The AI compute boom is redrawing the semiconductor value chain, and nowhere is this shift more consequential—and underappreciated—than in advanced memory. In this new landscape, Micron Technology and Applied Materials are emerging as clear beneficiaries of the high-bandwidth memory (HBM) surge, while Teradyne finds itself increasingly sidelined due to strategic misalignment with AI-driven demand patterns.
Micron’s resurgence is no accident. In 2024, it delivered its first HBM3E samples to NVIDIA and achieved volume production in 2025, becoming only the third supplier—after SK Hynix and Samsung—to master this critical technology. This milestone did more than restore access to top-tier AI chipmakers; it signaled Micron’s transition from a reactive follower to an active participant in defining next-generation DRAM standards. Financially, the impact is stark: in Q2 of fiscal 2025, Micron’s data center revenue surged 87% year-over-year, with AI-related memory now accounting for over 40% of that segment. The market is beginning to reprice Micron not as a cyclical commodity player but as a foundational enabler of AI infrastructure.

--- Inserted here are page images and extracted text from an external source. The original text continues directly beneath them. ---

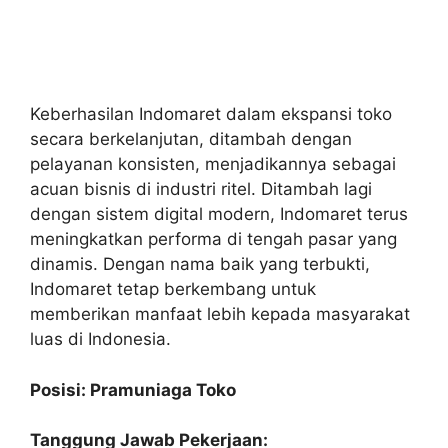
Keberhasilan Indomaret dalam ekspansi toko
secara berkelanjutan, ditambah dengan
pelayanan konsisten, menjadikannya sebagai
acuan bisnis di industri ritel. Ditambah lagi
dengan sistem digital modern, Indomaret terus
meningkatkan performa di tengah pasar yang
dinamis. Dengan nama baik yang terbukti,
Indomaret tetap berkembang untuk
memberikan manfaat lebih kepada masyarakat
luas di Indonesia.
Posisi: Pramuniaga Toko
Tanggung Jawab Pekerjaan:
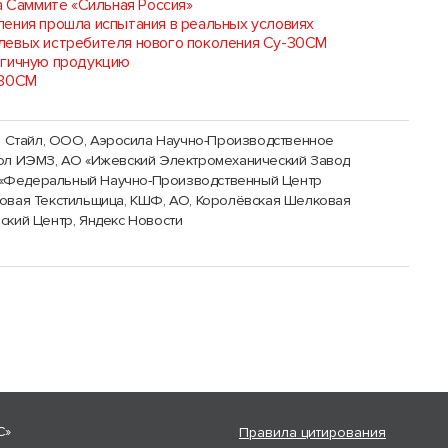
 Саммите «Сильная Россия»
ления прошла испытания в реальных условиях
левых истребителя нового поколения Су-30СМ
огичную продукцию
-30СМ
 Стайл, ООО
,
Аэросила Научно-Производственное
ол ИЭМЗ, АО «Ижевский Электромеханический Завод
«Федеральный Научно-Производственный Центр
овая Текстильщица, КШФ, АО, Королёвская Шелковая
ский Центр
,
Яндекс Новости
С»
Правила цитирования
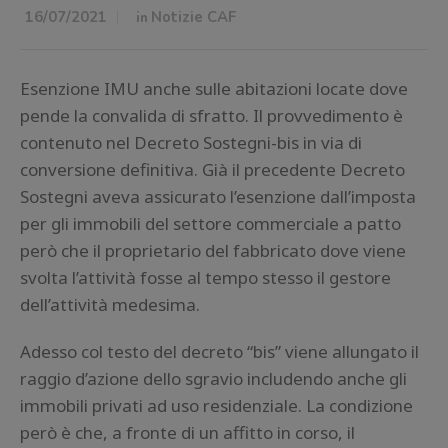
16/07/2021
in
Notizie CAF
Esenzione IMU anche sulle abitazioni locate dove
pende la convalida di sfratto. Il provvedimento è
contenuto nel Decreto Sostegni-bis in via di
conversione definitiva. Già il precedente Decreto
Sostegni aveva assicurato l’esenzione dall’imposta
per gli immobili del settore commerciale a patto
però che il proprietario del fabbricato dove viene
svolta l’attività fosse al tempo stesso il gestore
dell’attività medesima.
Adesso col testo del decreto “bis” viene allungato il
raggio d’azione dello sgravio includendo anche gli
immobili privati ad uso residenziale. La condizione
però è che, a fronte di un affitto in corso, il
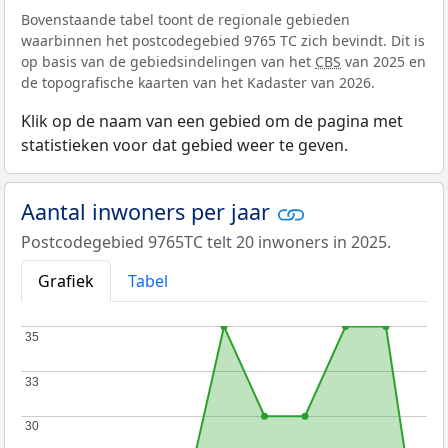
Bovenstaande tabel toont de regionale gebieden
waarbinnen het postcodegebied 9765 TC zich bevindt. Dit is
op basis van de gebiedsindelingen van het
CBS
van 2025 en
de topografische kaarten van het Kadaster van 2026.
Klik op de naam van een gebied om de pagina met
statistieken voor dat gebied weer te geven.
Aantal inwoners per jaar
Postcodegebied 9765TC telt 20 inwoners in 2025.
Grafiek
Tabel
35
35
33
33
30
30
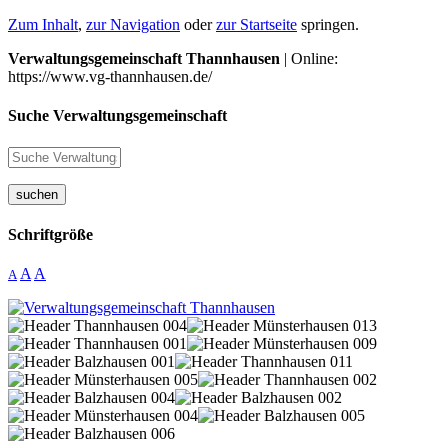
Zum Inhalt
,
zur Navigation
oder
zur Startseite
springen.
Verwaltungsgemeinschaft Thannhausen
| Online:
https://www.vg-thannhausen.de/
Suche Verwaltungsgemeinschaft
suchen
Schriftgröße
A
A
A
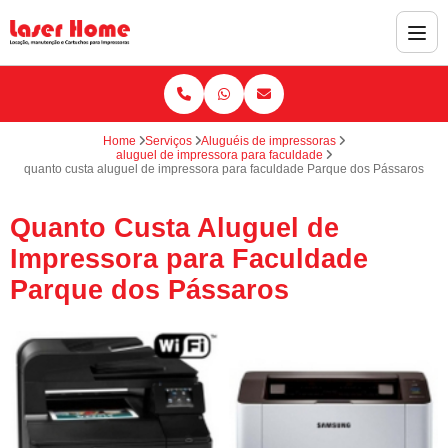
Home
Serviços
Aluguéis de impressoras
aluguel de impressora para faculdade
quanto custa aluguel de impressora para faculdade Parque dos Pássaros
Quanto Custa Aluguel de
Impressora para Faculdade
Parque dos Pássaros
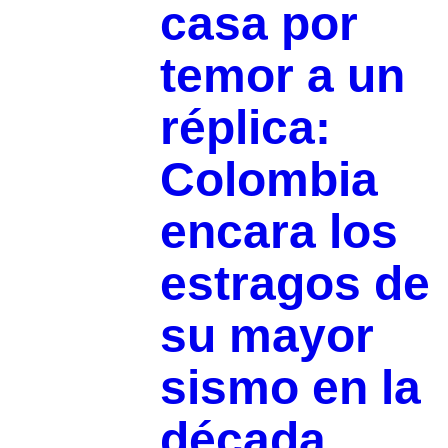
casa por
temor a un
réplica:
Colombia
encara los
estragos de
su mayor
sismo en la
década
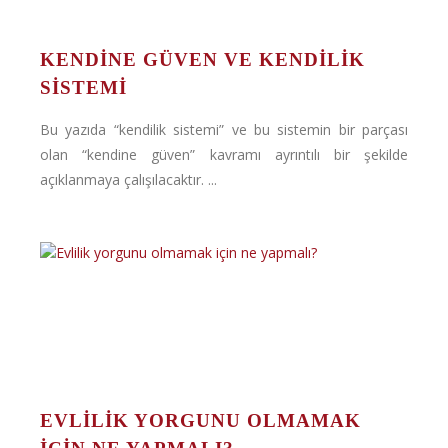
KENDINE GÜVEN VE KENDILIK
SISTEMI
Bu yazıda “kendilik sistemi” ve bu sistemin bir parçası
olan “kendine güven” kavramı ayrıntılı bir şekilde
açıklanmaya çalışılacaktır. ...
EVLILIK YORGUNU OLMAMAK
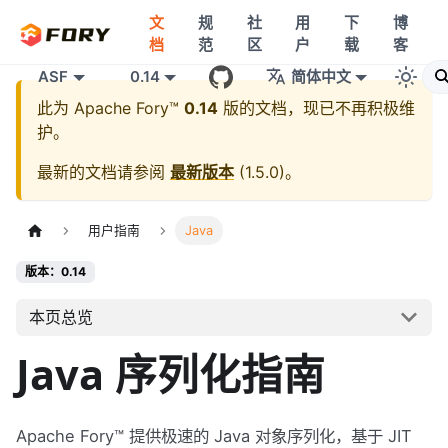
文
规
社
用
下
博
档
范
区
户
载
客
ASF
0.14
简体中文
此为
Apache Fory™
0.14
版的文档，现已不再积极维
护。
最新的文档请参阅
最新版本
(
1.5.0
)。
用户指南
Java
版本：0.14
本页总览
Java 序列化指南
Apache Fory™ 提供极速的 Java 对象序列化，基于 JIT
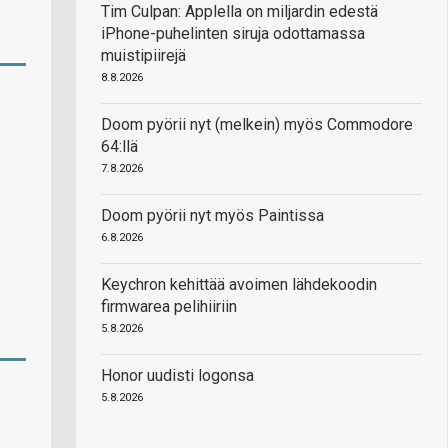
Tim Culpan: Applella on miljardin edestä
iPhone-puhelinten siruja odottamassa
muistipiirejä
8.8.2026
Doom pyörii nyt (melkein) myös Commodore
64:llä
7.8.2026
Doom pyörii nyt myös Paintissa
6.8.2026
Keychron kehittää avoimen lähdekoodin
firmwarea pelihiiriin
5.8.2026
Honor uudisti logonsa
5.8.2026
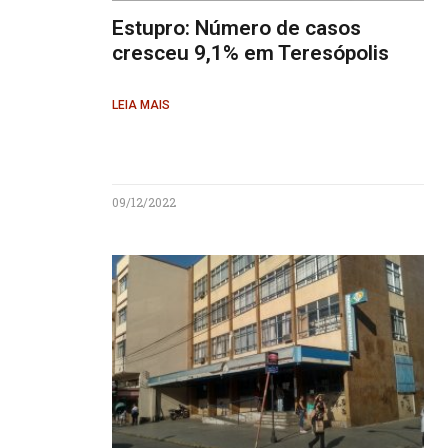
Estupro: Número de casos
cresceu 9,1% em Teresópolis
LEIA MAIS
09/12/2022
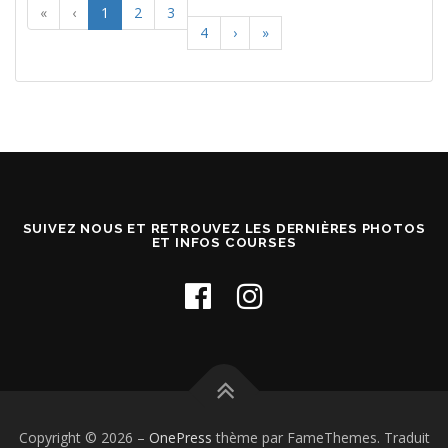
«
‹
1
2
3
4
›
»
SUIVEZ NOUS ET RETROUVEZ LES DERNIÈRES PHOTOS
ET INFOS COURSES
Copyright © 2026
–
OnePress
thème par FameThemes. Traduit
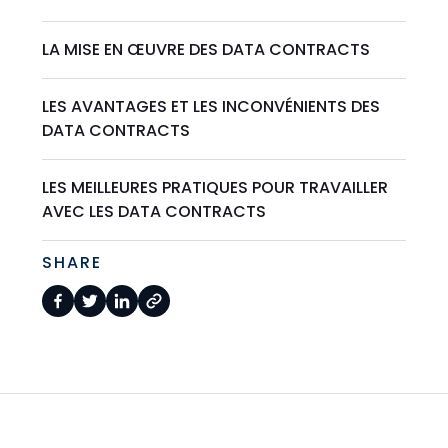
LA MISE EN ŒUVRE DES DATA CONTRACTS
LES AVANTAGES ET LES INCONVÉNIENTS DES
DATA CONTRACTS
LES MEILLEURES PRATIQUES POUR TRAVAILLER
AVEC LES DATA CONTRACTS
SHARE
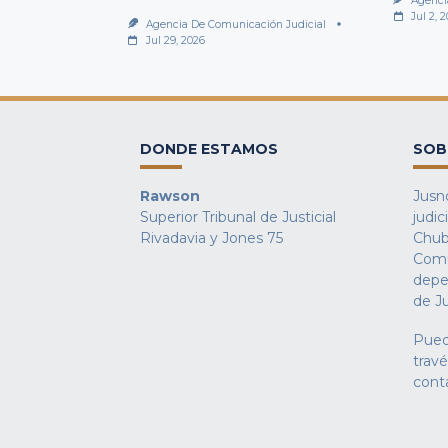
Agenci
Jul 2, 
Agencia De Comunicación Judicial
Jul 29, 2026
DONDE ESTAMOS
SOB
Rawson
Jusno
Superior Tribunal de Justicial
judic
Rivadavia y Jones 75
Chub
Comu
depe
de Ju
Pued
trav
cont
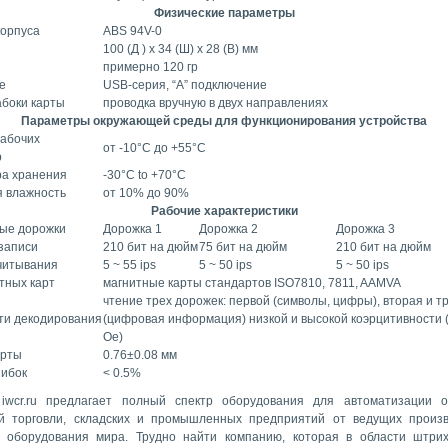
Физические параметры
корпуса
ABS 94V-0
100 (Д ) x 34 (Ш) x 28 (В) мм
примерно 120 гр
е
USB-серия, “A” подключение
боки карты
проводка вручную в двух направлениях
Параметры окружающей среды для функционирования устройства
рабочих
от -10°C до +55°C
р
ра хранения
-30°C to +70°C
 влажность
от 10% до 90%
Рабочие характеристики
ые дорожки
Дорожка 1
Дорожка 2
Дорожка 3
записи
210 бит на дюйм
75 бит на дюйм
210 бит на дюйм
читывания
5 ~ 55 ips
5 ~ 50 ips
5 ~ 50 ips
тных карт
магнитные карты стандартов ISO7810, 7811, AAMVA
чтение трех дорожек: первой (символы, цифры), вторая и т
ти декодирования
(цифровая информация) низкой и высокой
коэрцитивности
Oe)
арты
0.76±0.08 мм
шибок
< 0.5%
iwcr.ru предлагает полный спектр оборудования для автоматизации 
й торговли, складских и промышленных предприятий от ведущих произ
о оборудования мира. Трудно найти компанию, которая в области штри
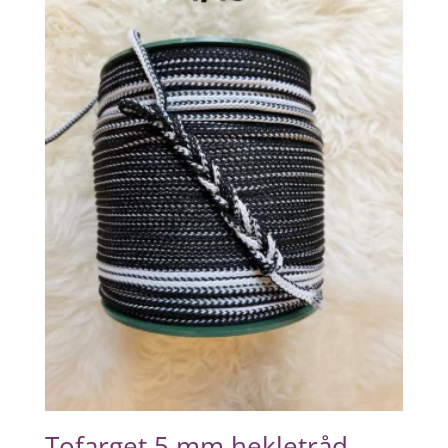
Tofarget 5 mm hekletråd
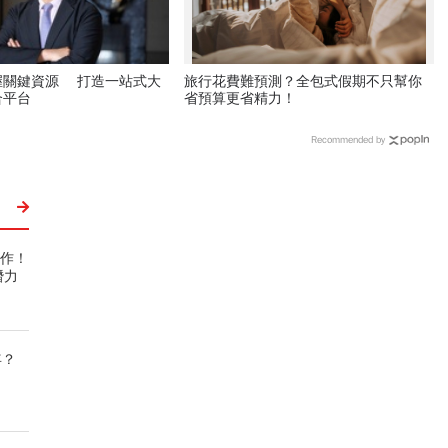
握關鍵資源 打造一站式大
旅行花費難預測？全包式假期不只幫你
合平台
省預算更省精力！
Recommended by
操作！
潛力
年？
名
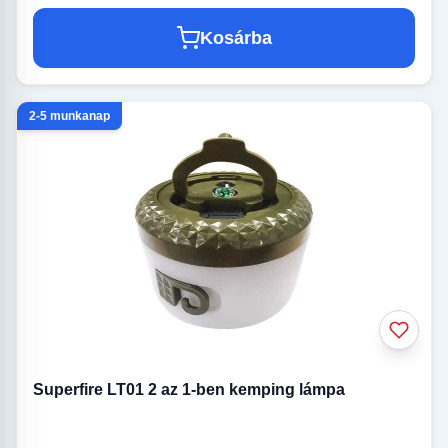
Kosárba
2-5 munkanap
Superfire LT01 2 az 1-ben kemping lámpa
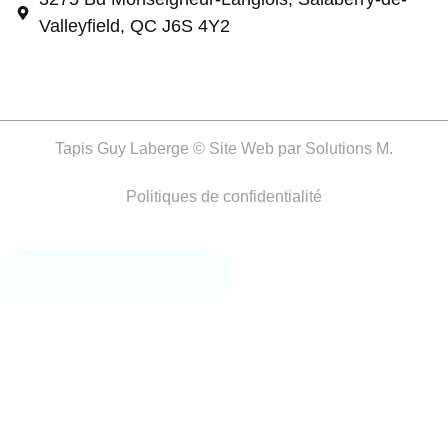
Valleyfield, QC J6S 4Y2
Tapis Guy Laberge © Site Web par
Solutions M.
Politiques de confidentialité
Gérer le consentement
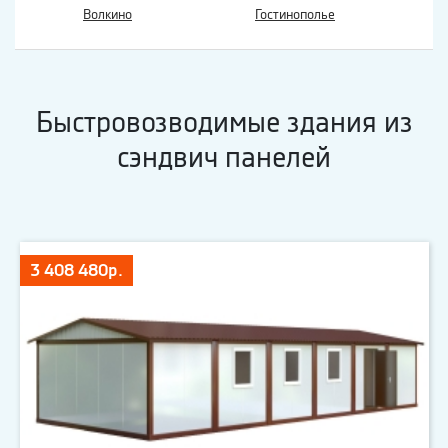
Волкино
Гостинополье
Быстровозводимые здания из
сэндвич панелей
3 408 480р.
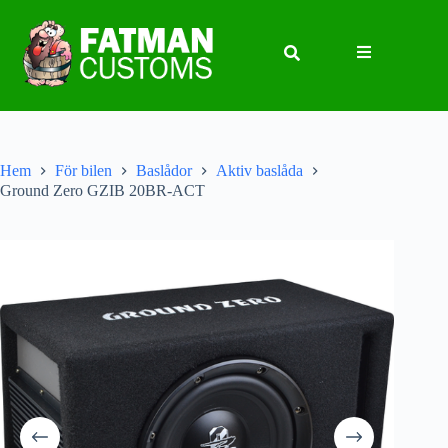
Hem
För bilen
Baslådor
Aktiv baslåda
Ground Zero GZIB 20BR-ACT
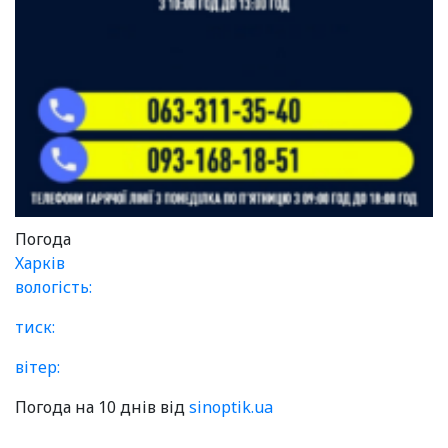
Погода
Харків
вологість:
тиск:
вітер:
Погода на 10 днів від
sinoptik.ua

This technological leap would not have been possible without deep collaboration from upstream equipment partners—chief among them, Applied Materials. Its Endura platform, integrating atomic layer deposition (ALD) and physical vapor deposition (PVD), has become indispensable for manufacturing through-silicon vias (TSVs) and redistribution layers (RDLs) in HBM stacks. As the industry moves from HBM3E toward HBM4, stacking layers are expected to increase from 12 to 16 or even 24, placing extreme demands on film uniformity and interfacial control. Applied Materials’ decades of materials engineering expertise not only meets these requirements but, through a co-optimized process flow developed jointly with Micron, has accelerated yield ramp by over 30%. This synergy has propelled Applied Materials’ advanced packaging revenue to grow 52% in 2025—far outpacing the 18% average growth of the broader semiconductor equipment market.
Teradyne, by contrast, exemplifies how rapidly AI is reshaping equipment demand. Long dominant in logic and analog test systems for clients like Intel, AMD, and automotive suppliers, Teradyne’s portfolio is poorly aligned with AI chip testing needs. Modern AI accelerators prioritize bandwidth validation, thermal stability, and interconnect reliability—tests increasingly performed inline during wafer fabrication rather than in back-end final test. Consequently, Teradyne’s flagship J750 and UltraFLEX platforms see minimal adoption in AI GPU test flows. Compounding the issue, Intel—once a cornerstone customer—has struggled to gain traction in the AI accelerator market, further eroding Teradyne’s order visibility. In Q1 2025, Teradyne’s semiconductor test revenue fell 19% year-over-year, while Applied Materials and Micron posted gains of 28% and 41%, respectively.
I judge this divergence will intensify over the next two years. HBM4 is slated for volume production in late 2026, demanding even tighter TSV pitch and advanced thermal management—requirements that will force memory makers and equipment vendors into deeper co-development partnerships. Micron has already announced an “AI Memory Innovation Center” with Applied Materials focused on HBM4 and next-generation CoWoS-like integration. Teradyne, meanwhile, is attempting to pivot toward system-level test (SLT) via software upgrades and acquisitions, but its approach remains misaligned with the actual test methodologies emerging in AI chip production.
The deeper lesson is this: as AI investment shifts from “logic-first” to “memory-compute co-optimization,” companies that fail to realign their product strategies—even those with strong historical positions—risk obsolescence not through decline, but through irrelevance.
A critical question looms: as the industry moves toward co-packaged optics (CPO) and near-memory computing, will the current collaboration model between materials and equipment vendors hold? Or will new integrators emerge to redefine power dynamics across the AI infrastructure stack?